Beverage in hand, I get down to cleaning the data we have collected in the previous hour. While lassoing and eliminating outlying points, I find myself thinking about the intricate puzzle of Falkor’s operations. The creative work I do is self-sufficient. It is one of the things I love about being an independent cartoonist, but aboard Falkor, everyone has a role to play, and a specialized set of skills to bring that role to life.

Strength in Diversity

Marine Geologist Jonathan Tree helps write small programs that update our data logs more efficiently. Lead Technician Colleen Peters braves manuals and customer support lines to ensure that snags and lags in our software are sent to an early grave. Lead Scientist John Smith regales us with stories of working with ROVs, bringing insight into how this data might be used by NOAA’s Okeanos, scheduled for a diving expedition in this region later in 2017. Each member of the crew provides a different perspective and helps keep the vessel humming along, day after day and night after night.

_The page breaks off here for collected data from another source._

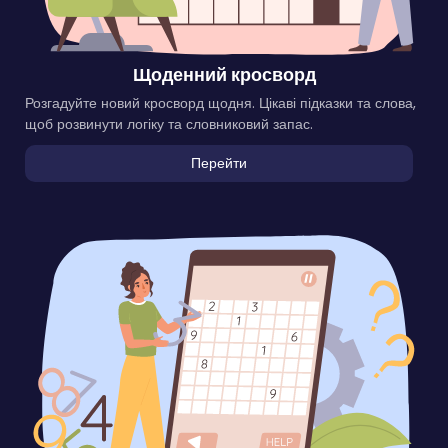
Щоденний кросворд
Розгадуйте новий кросворд щодня. Цікаві підказки та слова,
щоб розвинути логіку та словниковий запас.
Перейти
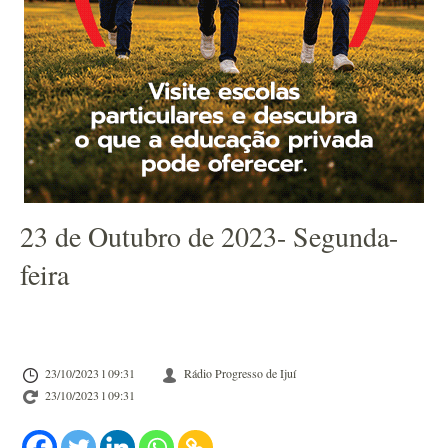
23 de Outubro de 2023- Segunda-
feira
23/10/2023 l 09:31
Rádio Progresso de Ijuí
23/10/2023 l 09:31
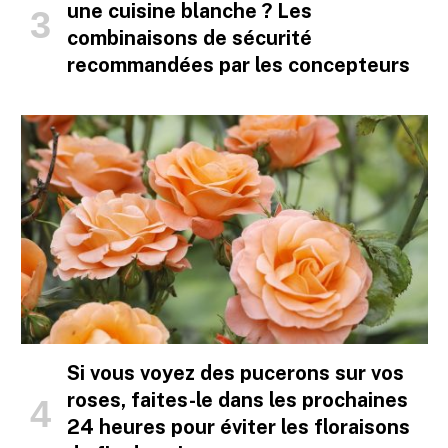
une cuisine blanche ? Les
combinaisons de sécurité
recommandées par les concepteurs
Si vous voyez des pucerons sur vos
roses, faites-le dans les prochaines
24 heures pour éviter les floraisons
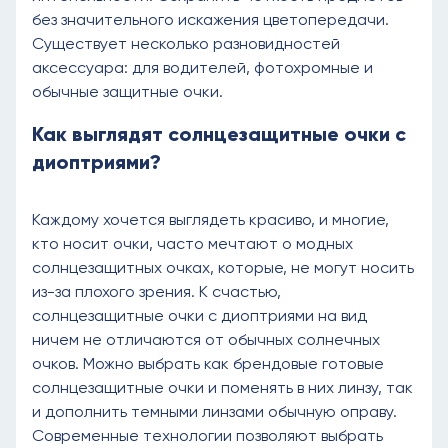
без значительного искажения цветопередачи.
Существует несколько разновидностей
аксессуара: для водителей, фотохромные и
обычные защитные очки.
Как выглядят солнцезащитные очки с
диоптриями?
Каждому хочется выглядеть красиво, и многие,
кто носит очки, часто мечтают о модных
солнцезащитных очках, которые, не могут носить
из-за плохого зрения. К счастью,
солнцезащитные очки с диоптриями на вид
ничем не отличаются от обычных солнечных
очков. Можно выбрать как брендовые готовые
солнцезащитные очки и поменять в них линзу, так
и дополнить темными линзами обычную оправу.
Современные технологии позволяют выбрать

Julianna Diehl, Colleen Peters, and Mike Coons keep operations running smoothly in the science control room.SOI/Lucy Bellwood
Everything in Balance

While waiting for new data to load, I switch to inking the pages I was penciling last night, carefully going over the layouts with a felt-tip brush pen. With 11 pages of playful-yet-dense summarization to crank through before we make landfall on the 16th, it is a tight turnaround, but I think I will be able to make it. I have already enjoyed trying to capture the likenesses and character quirks of our various team members, and now it is time to bring the whole operation together.

The rhythms of inking are familiar to me, so it is nice to return to them in between feeling my way around the mapping software. I knew nothing of this research before arriving on board two weeks ago, and the data cleanup work I am doing is not extremely technical, but it ties me more tightly to the fabric of our venture. Balancing a pad of Bristol board on one knee with my left hand while tidying data with my right feels fitting—a mediation between art and science.

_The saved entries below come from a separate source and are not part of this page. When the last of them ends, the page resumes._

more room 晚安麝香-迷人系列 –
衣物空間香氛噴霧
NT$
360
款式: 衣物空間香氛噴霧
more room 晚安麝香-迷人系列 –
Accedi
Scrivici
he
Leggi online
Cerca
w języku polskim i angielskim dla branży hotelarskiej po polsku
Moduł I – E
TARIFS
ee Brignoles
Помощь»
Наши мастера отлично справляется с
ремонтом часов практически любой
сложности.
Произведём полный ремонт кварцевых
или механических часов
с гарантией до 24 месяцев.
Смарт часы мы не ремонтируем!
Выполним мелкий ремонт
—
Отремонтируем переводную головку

Comic pages are first laid out, sketched, and lettered in blue pencil, then inked over carefully in pen. Each page can take up to five hours from script to ink.SOI/Lucy Bellwood

This is something I have always enjoyed about sailing. We may not be sweating halyards in a line on the foredeck, but entering this watch rotation brings about a similar feeling of camaraderie and teamwork. The picture is too big to comprehend alone: we have to cooperate.